The report is the result of a year-long study into how agriculture and enterprise training can improve women smallholders’ livelihoods, and it focuses on what training programmes can do to help women smallholders access appropriate training and then apply that training.
Kathleen Collett, one of the lead researchers and report authors said: "Women now make up the majority of the agricultural workforce in developing countries, but their skills needs are often not met because their challenges are not well understood, and their concerns are not prioritised by policy makers or trainers. With this in mind, we wanted to explore the type of training that can help women smallholders to be more productive and adaptable".
In the presentation of the report, six key themes were highlighted:
- The importance of delivering enterprise skills in conjunction with agricultural training.
- The need to understand the context in which the women are working and their situations.
- The need to engage the local community to understand the barriers that may prevent access to training.
- The value of groups, such as self-help groups, for training.
- The importance of mechanisms for women to influence the technology they are offered.
- Ways of reducing the risks women smallholders face when taking up new processes.
The report’s four recommendations were also outlined. CSD will be seeking to promote these recommendations with development agencies and policy makers, as well as using them to underpin practical skills development projects in this area.
- Projects need to invest in long-term engagement in order to develop the high levels of trust needed to understand women’s challenges and change women’s perceptions of themselves and what they can achieve through training.
- Projects need to use the power of the community by supporting groups which can help women share and retain information from training, and work together to put it into practice. Projects also need to engage with community leaders and with husbands, fathers and brothers to ensure that they see the value of the training and do not stand in way of women acquiring and using new skills.

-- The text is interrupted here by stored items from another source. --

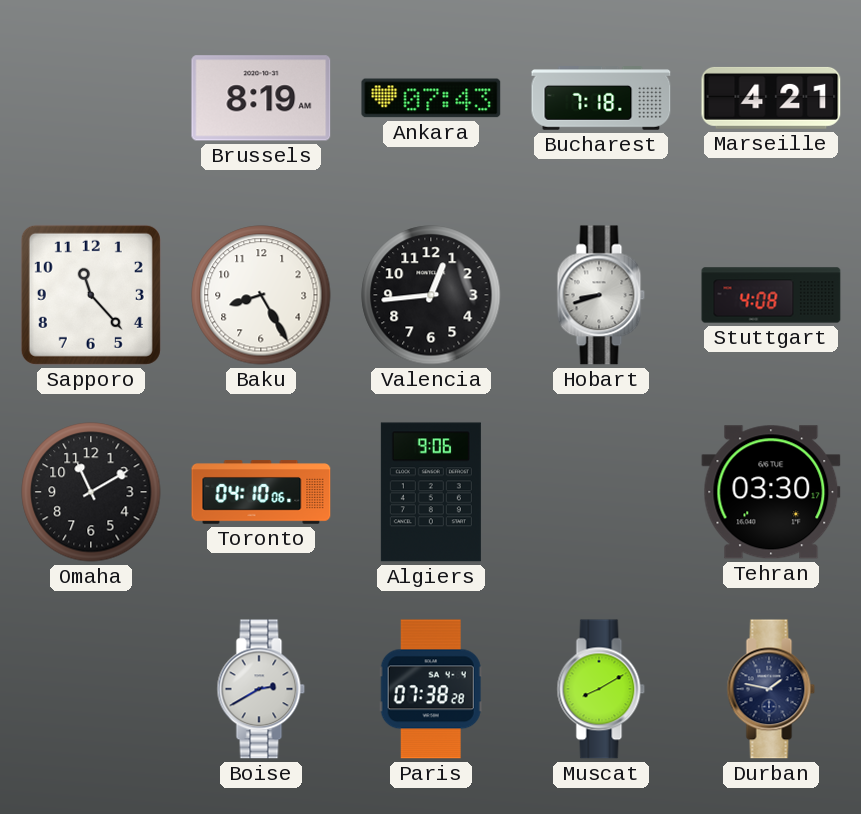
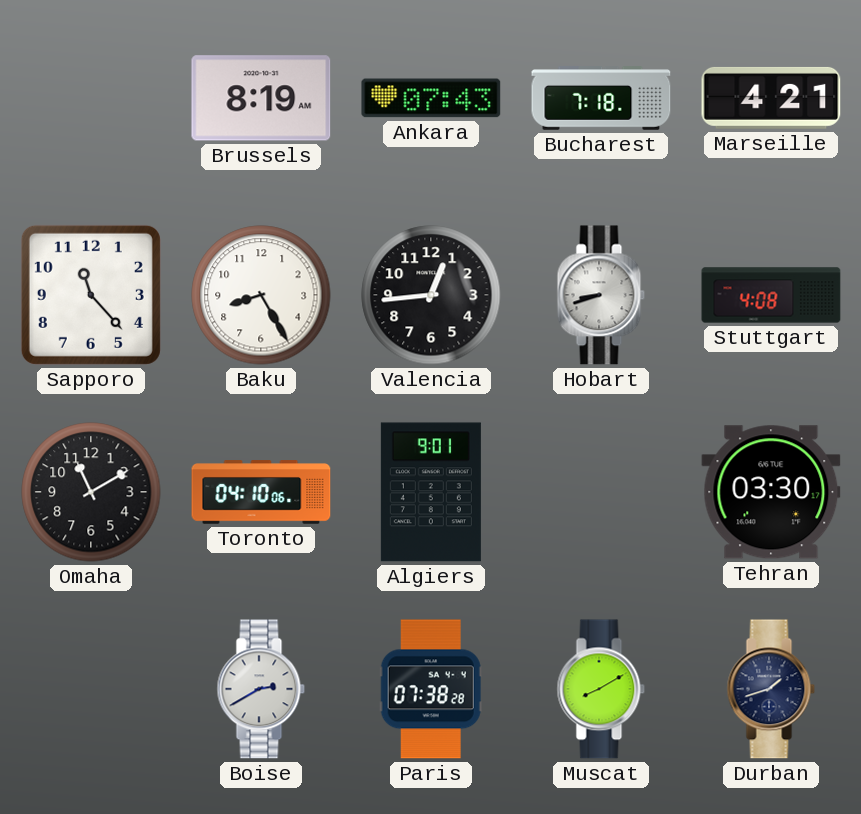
Algiers: 9:06 -> 9:01
Durban: 1:47 -> 1:42
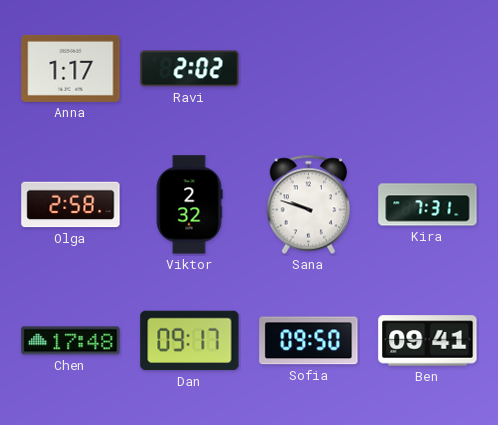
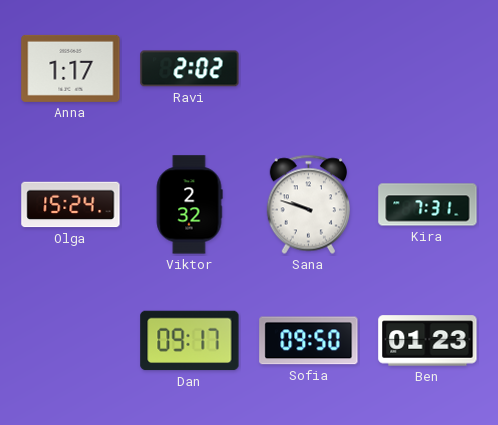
Olga: 2:58 -> 15:24
Chen: 17:48 -> none
Ben: 09:41 -> 01:23
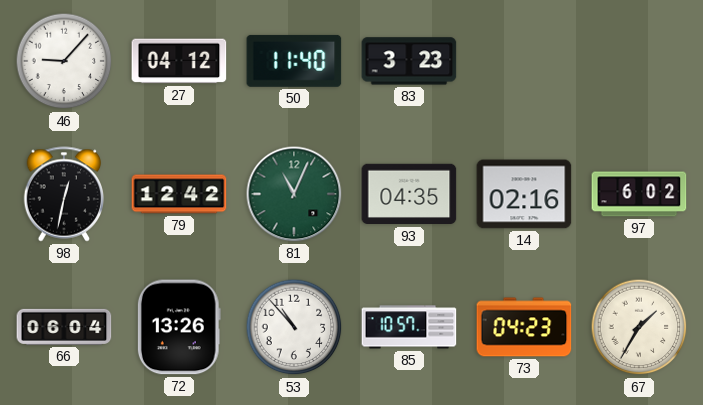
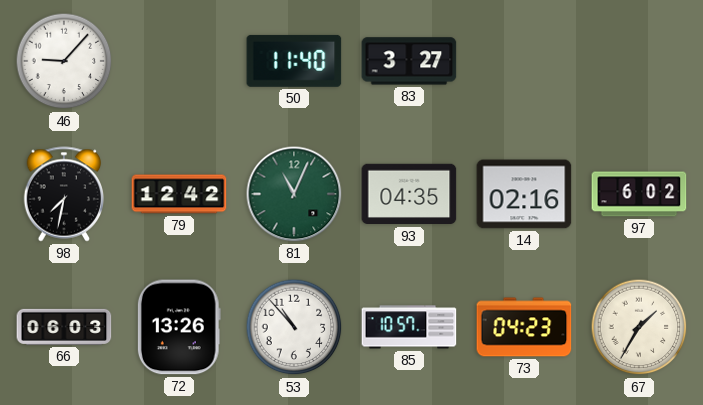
27: 04:12 -> none
83: 3:23 -> 3:27
98: 12:32 -> 7:32
66: 06:04 -> 06:03
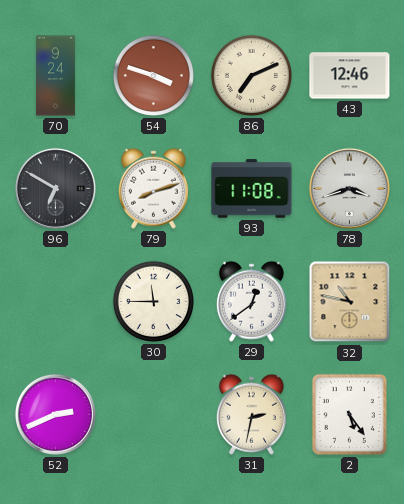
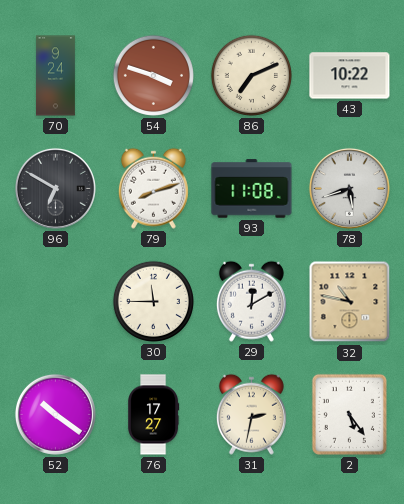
43: 12:46 -> 10:22
78: 3:42 -> 5:42
29: 12:39 -> 12:10
52: 2:41 -> 10:21
76: none -> 17:27
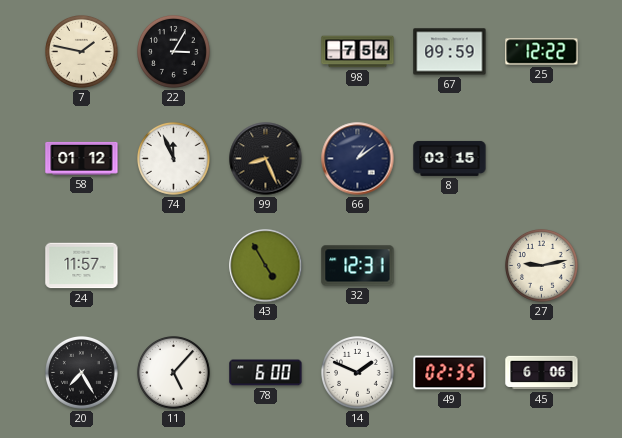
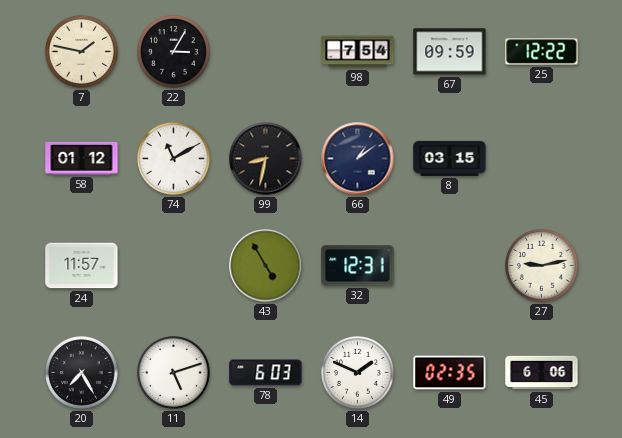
74: 11:56 -> 11:10
99: 8:26 -> 8:32
11: 5:07 -> 5:12
78: 6:00 -> 6:03
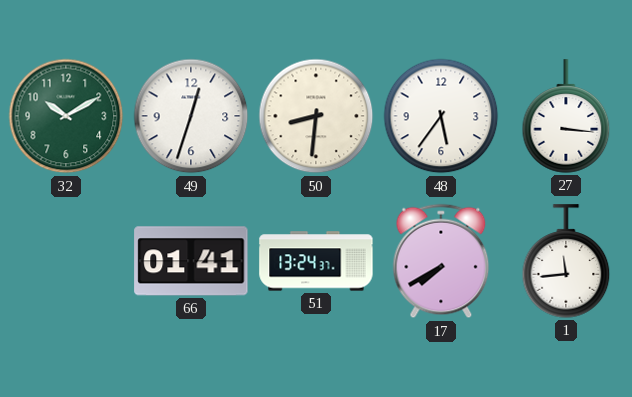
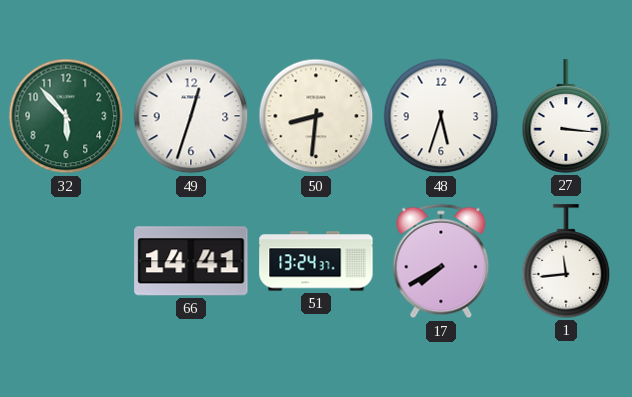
32: 10:10 -> 5:53
48: 5:36 -> 5:33
66: 01:41 -> 14:41
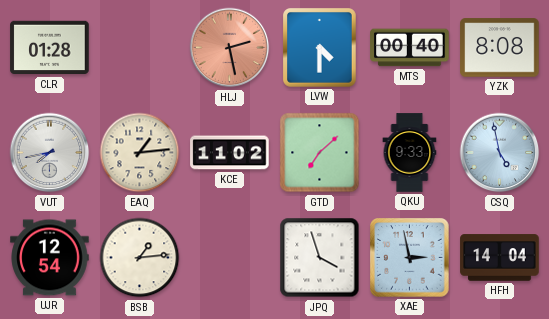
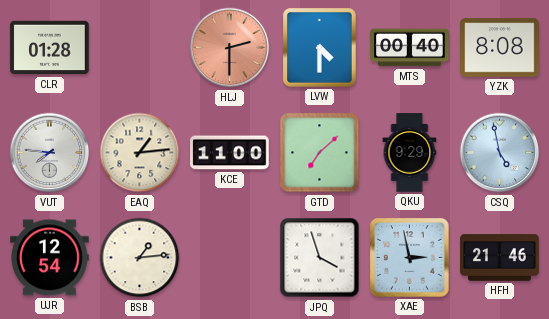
HLJ: 2:28 -> 2:30
VUT: 7:43 -> 7:46
KCE: 11:02 -> 11:00
QKU: 9:33 -> 9:29
HFH: 14:04 -> 21:46
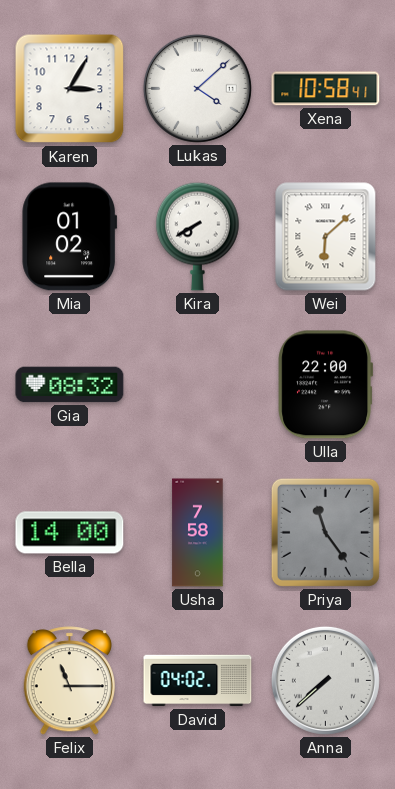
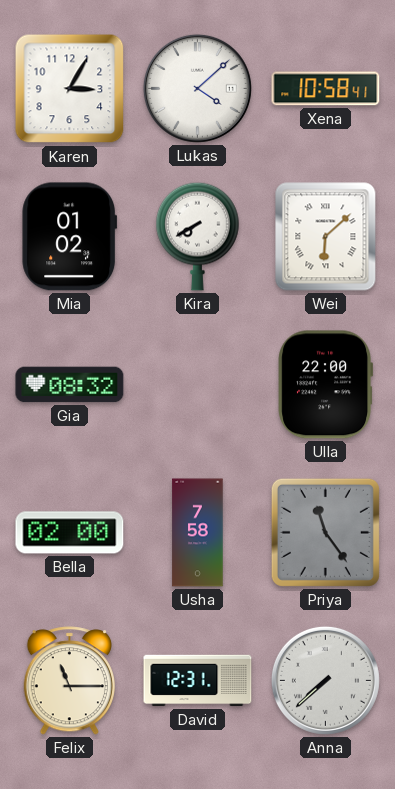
Bella: 14:00 -> 02:00
David: 04:02 -> 12:31
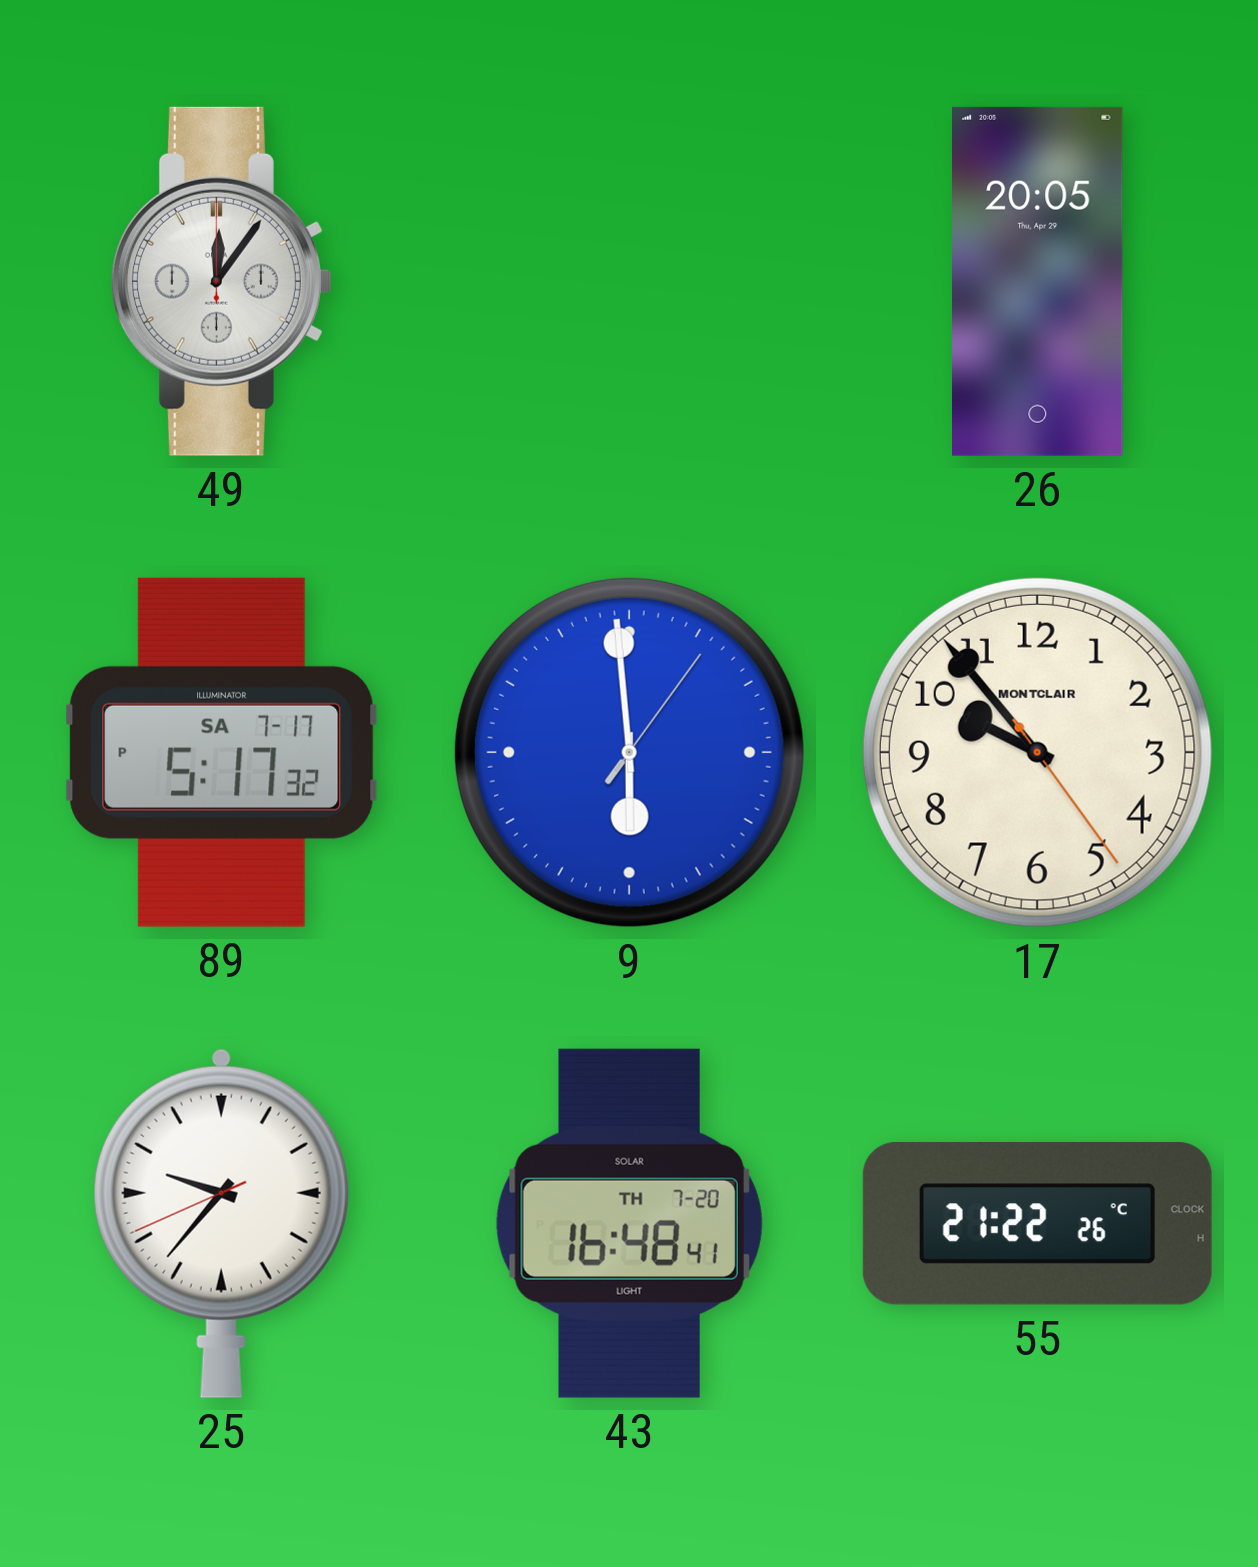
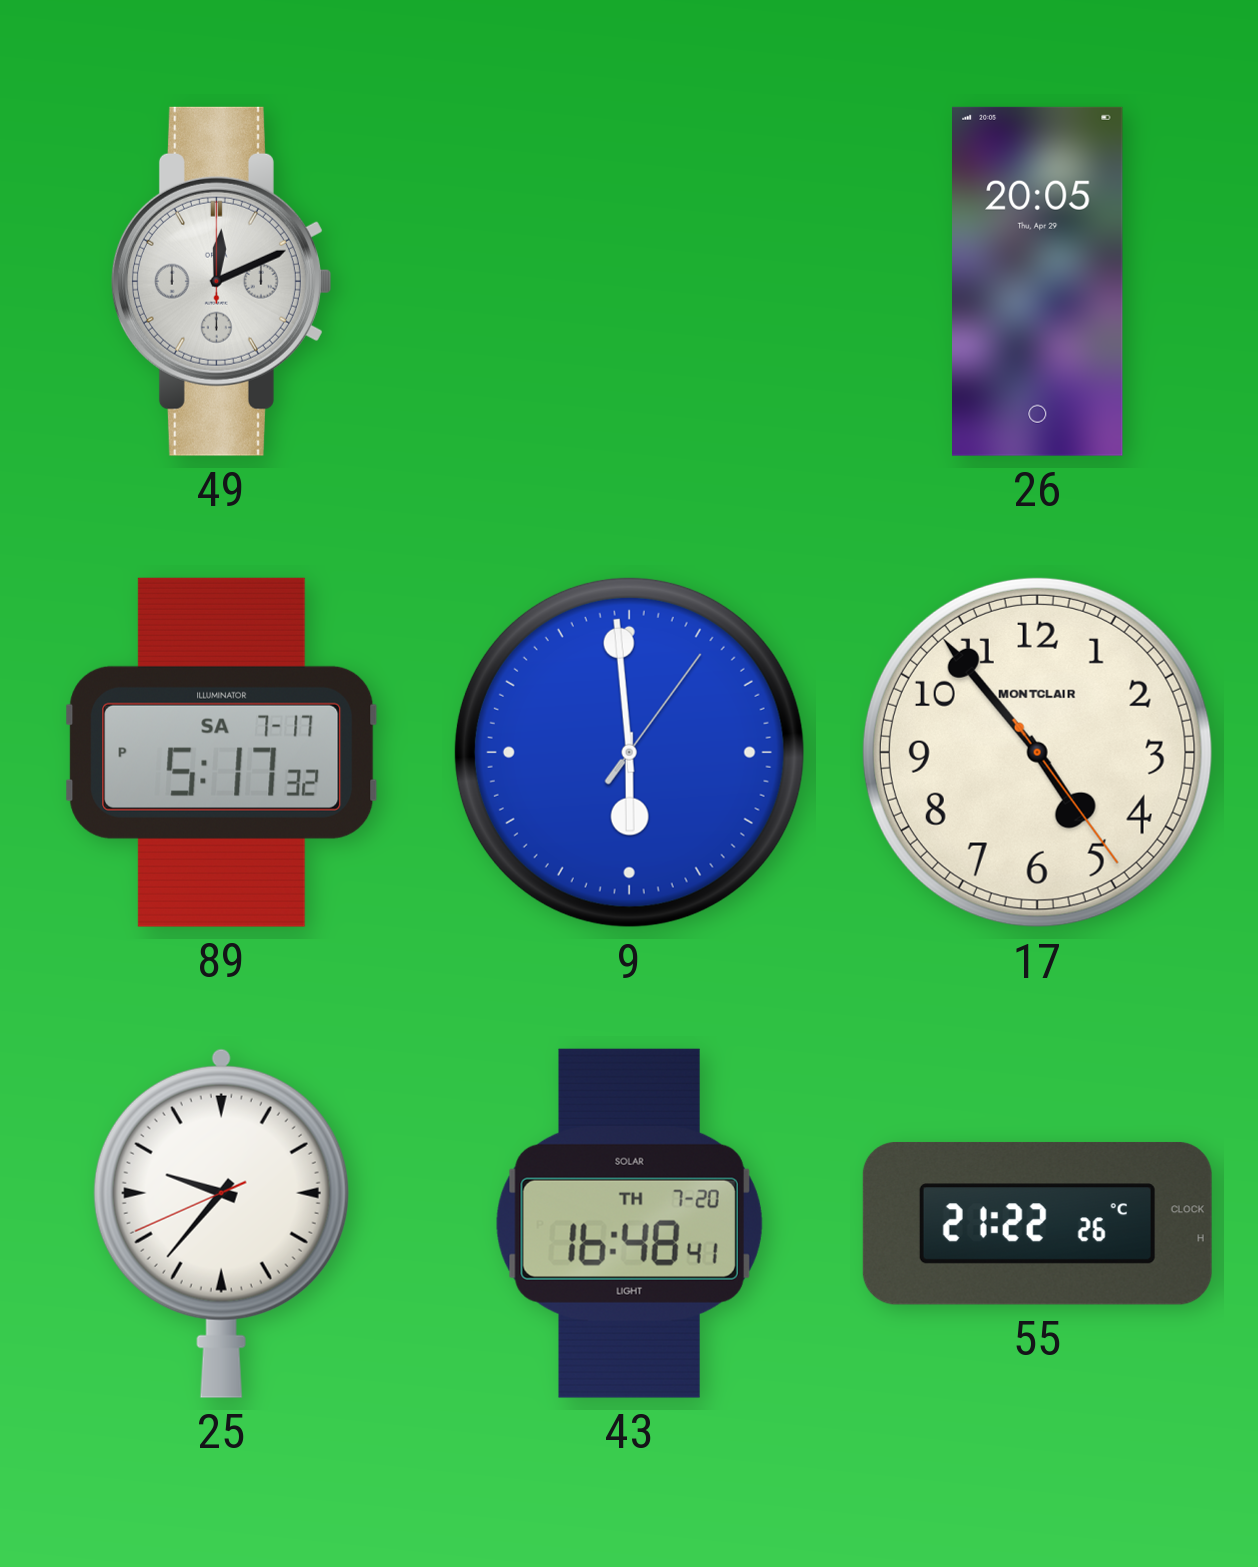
49: 12:06 -> 12:11
17: 9:53 -> 4:53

- Projects need to introduce change in manageable steps. Technical skills need to be developed stepwise, alongside supporting financial and management skills.
- Projects need to work with local government to achieve longer-term changes. Training needs to empower women to articulate their needs and press for relevant services, for example, through developing lobbying skills.
CSD’s presentation was preceded by a contribution from Jonathan Mitchell, Director of Programmes at the Overseas Development Institute. Mr. Mitchell outlined the international context for the research, stressing the importance of smallholder agriculture for poverty reduction throughout the developing world. It was followed by a short video from Concern Worldwide, which described the personal side of the struggle many marginal women farmers experience in the words of six Zambian women farmers.
In the Q&A session that followed, Alba de Souza, the UK National Commission for UNESCO said: “I am really delighted that this report is actually looking at capacity building and ways in which they can help the women. And, more importantly, asking the women what help they need and empowering them to take ownership“. Elizabeth Nichol from the Ghanaian High Commission also expressed her support, and challenged researchers to take the cultural dimension of training seriously.